4 tried and tested ways to get more sleep and why it matters

Ask anyone what they’d like more of and they’ll probably answer money, time, or sleep.

Since the pandemic, the number of people losing sleep has increased. 30% of people in the UK say they are sleeping less than they were before the global Covid crisis.

So, if you’re struggling to get as much rest as you’d like each night, read on for reassurance that you’re not alone and what you can do to get more sleep.

Sleep statistics

  • 33% of UK adults over age 55 say that they struggle to fall asleep quickly
  • 36% of adults in the UK struggle to fall asleep at least once a week
  • 35% of individuals in the UK said lack of proper sleep made them anxious
  • 4 in 10 adults said that poor sleep has made them feel more stressed
  • 43% of UK citizens stated that poor sleep made them irritable or angry.

Work out how much sleep you need to feel your best

Most of us need around eight hours of good-quality sleep each night to function properly. You may find you can cope with less than this, or that you feel better with more than eight hours.

If you typically wake up tired and spend the day longing for a nap, chances are you’re not getting enough sleep.

While there are factors that can cause poor sleep, in most cases, it can usually be blamed on poor sleeping habits.

Lack of sleep can cause bigger problems than occasional grumpiness

The problems caused by sleep shortage go beyond being tired or grumpy. Studies have shown that adults who got less than seven hours’ sleep at night were more likely to suffer 10 chronic health conditions, including heart disease, diabetes, obesity, asthma, and depression.
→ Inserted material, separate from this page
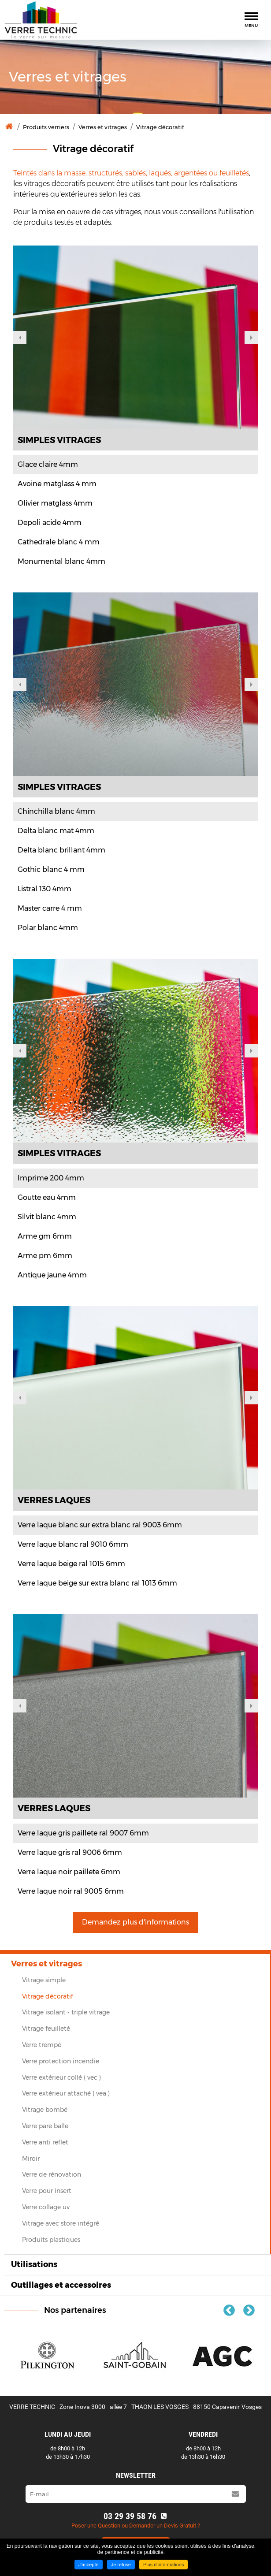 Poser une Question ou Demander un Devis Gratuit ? (135, 2525)
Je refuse (121, 2564)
Sleep affects every part of our biological system. So, when we don’t sleep long enough or get poor-quality sleep, there can be serious biological consequences.
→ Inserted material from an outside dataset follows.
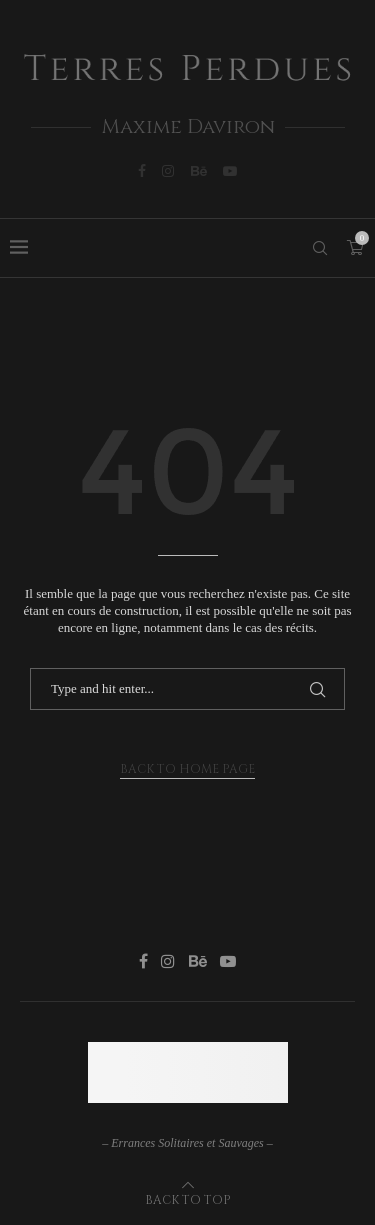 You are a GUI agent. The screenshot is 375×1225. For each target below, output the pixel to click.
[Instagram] (168, 171)
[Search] (320, 248)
Sleep deprivation can also lead to an imbalance in our hormones, which can lead to increased appetite and weight gain.

Your immune system also relies on healthy sleeping patterns. Sleep deprivation is associated with increased inflammation and decreased antibodies to influenza and decreased resistance to infection.

4 ways to help you get more sleep

With sleep, different things work for different people, so all these are suggestions for what you might find helpful.

1. Establish a sleep routine

Having an established sleeping routine or bedtime habits can be helpful. You could try going to bed at the same time every night and waking up at the same time each morning. Or you may find it easier to fall asleep if you only go to bed when you feel ready to sleep.

You may not hit on the right routine first time. Be prepared to try different things to find your ideal sleep solution.

2. Relax before you settle to sleep

You may find relaxation helps prepare you for sleep. This could involve something soothing, like having a warm bath or listening to relaxing music.

Breathing exercises can also help slow your mind down after a busy day.

If true relaxation appeals, lie on your back and rest your hands on your stomach or chest, whichever you find most comfortable. Once you’re settled, concentrate on your breathing and the feel of the natural movement as your body rises and falls as you breathe in and out.

If this works for you, you’ll find loads more breathing exercise online.

Should you want to step your relaxation up a notch, try adding muscle relaxation. Lie on your back in bed and consciously tense and relax your muscles. Start with your toes and work your way up your body until you reach the crown of your head.

If it works, you may never reach your head, but you’ll probably enjoy a great night’s sleep!

Visualisation or meditation can also help slow a racing mind and prepare you for a restful slumber.

3. Be mindful of screens and devices

Using screens in the evening can harm your sleep. If you’re in the habit of using your phone or tablet in the hours before you go to bed, try putting your device down early.

Alternatively, you could:

  • Cut down on screen time before you try to sleep
  • Avoid the most stimulating activities, such as playing games
  • Use night mode or dark mode – you should be able to find these options in your device settings or individual app settings.

4. Look after yourself

Taking care of yourself and looking after your physical wellbeing can also benefit your sleep.

Think about your diet. Some types of foods, such as caffeine and sugar, can affect your sleep. Likewise, eating large meals right before going to bed can also be unhelpful.

Ideally, try to avoid eating in the couple of hours before you head to bed. This will allow your body time to digest your evening meal before you fall asleep. You may be able to improve your sleep and lose a few pounds by following a time-restricted eating plan.

Physical activity can also help you sleep. It doesn’t have to be rigorous, even gentle physical activity can make a difference. If possible, try to be active outdoors. Some people find they need to stop physical activity a few hours before sleep, so early in the evening might work well.

If you need more ideas or you’ve suffered insomnia for more than four weeks, seek help and advice from your GP.